Which Rivalries Will Survive the AAC Shuffle, and Which Won’t?Posted by CD Bradley on October 17th, 2013
Cincinnati, Memphis and Louisville have played each other for decades in a variety of conferences, but the survival of those rivalries may be in question when the Cardinals leave the two other behind in the AAC next year.
Memphis coach Josh Pastner and Louisville coach Rick Pitino announced at AAC media day Wednesday that the two schools will renew their rivalry after the Cardinals join the ACC next year. Memphis will visit Louisville in 2015-16, with the Cardinals visiting the Tigers the following season.
“Everyone talks about Duke-Carolina, I think Memphis-Louisville is as intense as any rival game of any sport in the country,” Pastner said. “I mean that. I just don’t think it gets the credit it deserves nationally about how intense the two fan bases are because it’s two of the best fan bases in the country.”
No such announcement came regarding the Louisville-Cincinnati rivalry. Bearcats coach Mick Cronin said Wednesday that the ball was in Louisville’s court.
“It’s just kind of in a holding pattern right now,” Cronin said. “We’re in different situations. I want to play because we need to beef up our non-league schedule, so it’s an easier call for me right now.”
Louisville has played more games against the Bearcats (97) and Tigers (87) than any other school in its long and illustrious history. The trio first shared conference affiliation in the Missouri Valley Conference in the 1960s; they later teamed up in the Metro Conference and Conference USA throughout the modern era. Memphis and Cincinnati were also co-members of the Great Midwest before joining Conference USA; Louisville and Cincinnati left that league for the Big East in 2005.
Pitino cited the fact that Memphis made the first request as the reason for that deal getting consummated, but Cronin countered that the Louisville-Memphis rivalry actually renewed two years ago, when the Cardinals and Bearcats shared a league and had no reason to discuss a non-conference game. Several other reasons for Pitino’s reticence suggest themselves. First, the Cardinals have a few major non-conference fixtures. Louisville, of course, maintains an annual rivalry game with Kentucky. It will reportedly play Indiana in the 2014 Jimmy V Classic, and the schools have discussed a home-and-home series as well. Pitino publicly lobbied for the Big East to add Memphis, and told Andy Katz this summer that the two schools would continue playing.

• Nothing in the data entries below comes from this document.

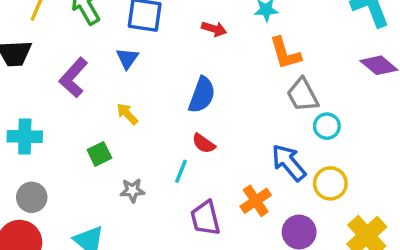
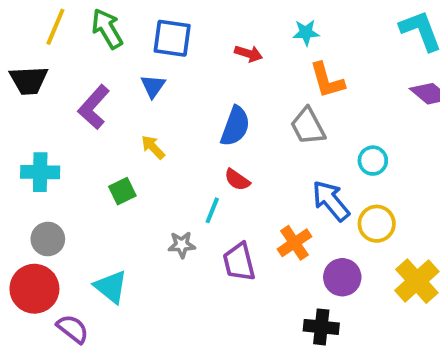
gray trapezoid: (303, 95) -> (308, 126), moved
gray star: (132, 190) -> (182, 245), moved

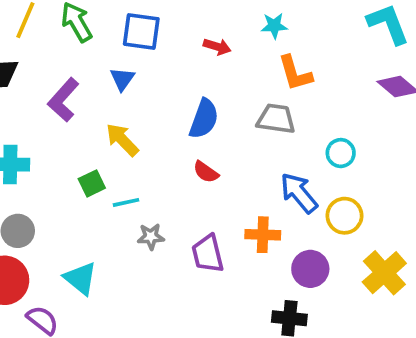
gray trapezoid: (308, 126) -> (276, 119), turned 126
yellow arrow: (153, 147) -> (122, 140), size x1.4
cyan line: (212, 210) -> (126, 202), moved, turned 56
orange cross: (294, 243) -> (263, 235), turned 36

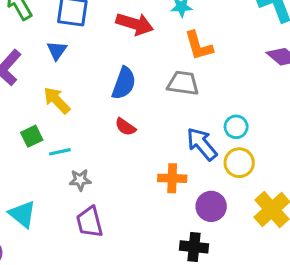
red arrow: (217, 47) -> (135, 24), size x1.6
cyan circle: (341, 153) -> (236, 127), moved
purple trapezoid: (208, 254) -> (89, 222), moved

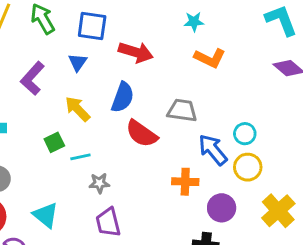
red arrow: (135, 24) -> (136, 52), moved
orange L-shape: (199, 46) -> (210, 58), turned -48
blue semicircle: (124, 83) -> (123, 97), moved
gray trapezoid: (183, 83) -> (182, 110), moved
red semicircle: (125, 127) -> (142, 134), size x1.6

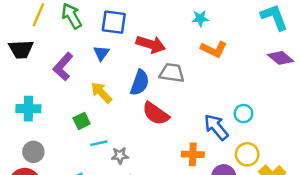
gray trapezoid: (182, 110) -> (172, 73), moved
cyan line: (80, 157) -> (99, 143), moved
yellow circle: (248, 167) -> (247, 154), moved

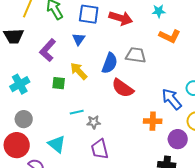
red arrow: (151, 44) -> (121, 18), moved
cyan cross: (28, 109) -> (20, 84), turned -30
green square: (82, 121) -> (59, 83), moved, turned 32

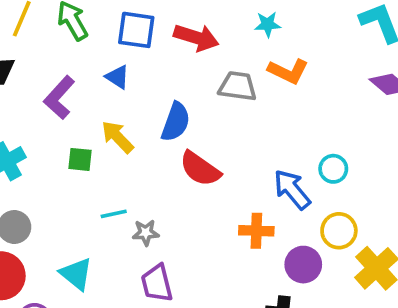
blue triangle: (79, 39) -> (117, 77), turned -32
gray trapezoid: (136, 55) -> (238, 86), moved

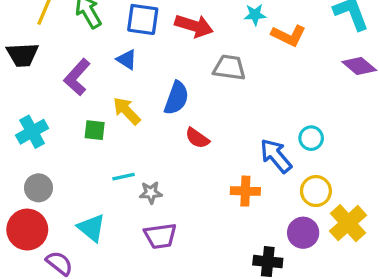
orange L-shape: (288, 71) -> (289, 35), moved
red semicircle: (200, 169) -> (197, 138), size x0.7
purple circle: (303, 265) -> (303, 233), moved
purple trapezoid: (157, 283) -> (160, 236), turned -84

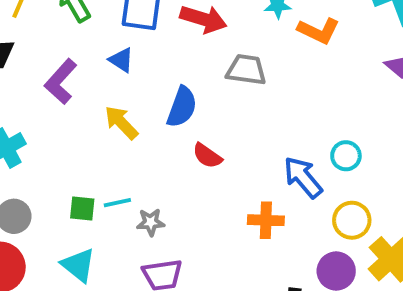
green square: (95, 130) -> (82, 208), moved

Second is the relationship between Pitino and Cronin. Cronin, a former Pitino assistant at Louisville, cites the Louisville coach as a major influence on his career. They remain close. And while Pitino has denied that coaching against former colleagues bothers him, perhaps his closest protege, Florida’s Billy Donovan, talked about the nature of those games on the eve of facing Pitino for a spot in the 2012 Final Four. “I think when you’re in this profession — for me, now close to 25 years — you have situations,” Donovan said. “Whether it’s former assistants like John Pelphrey and Anthony Grant, who were in the SEC, Coach Pitino several years ago having to go out to Arizona State and play against Herb Sendek, those are hard games, because of such a close relationship.”
Perhaps Pitino would rather avoid those emotionally tough games, when he has equally attractive options that lack such difficulty?
As for Cincinnati, it still has the Crosstown Classic with Xavier. It otherwise lacks regular regional rivalries, with Ohio State’s steadfast refusal to renew their intrastate showdown the most frustrating. It also hasn’t played Kentucky since 2005, Indiana since 1993 or West Virginia since the latter left the Big East before last season.